GPT‑5.6 and ChatGPT Work together mark a clear shift in OpenAI’s strategy from providing a powerful model to owning the entire work execution stack. Sol, Terra and Luna are not just incremental upgrades; they are tuned for long‑horizon, tool‑using, multi‑agent workflows, and priced aggressively enough to pressure Anthropic’s Fable 5 and other frontier models on cost per unit of useful work rather than abstract benchmarks. That’s exactly where the AGI race is heading: from raw IQ scores to sustained, reliable agency over complex tasks.

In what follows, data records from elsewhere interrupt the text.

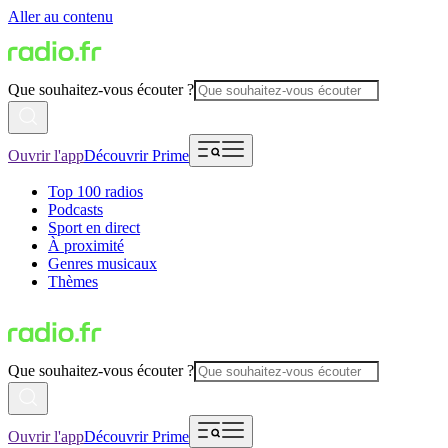
Aller au contenu
Que souhaitez-vous écouter ?
Ouvrir l'app
Découvrir Prime
Top 100 radios
Podcasts
Sport en direct
À proximité
Genres musicaux
Thèmes
Que souhaitez-vous écouter ?
Ouvrir l'app
Découvrir Prime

ChatGPT Work is equally important. By wiring GPT‑5.6 directly into a first‑party agent that talks to Slack, Microsoft 365, Google Drive and other systems, OpenAI is trying to become the default orchestrator of white‑collar workflows. This raises the competitive stakes: Anthropic and others now have to match not only model quality but also the surrounding agent platform, governance tooling and pricing. The fact that US regulators forced a delay and technical review before broad release underscores how frontier models are now treated more like dual‑use infrastructure than consumer apps, and future rollouts will likely have to navigate similar scrutiny.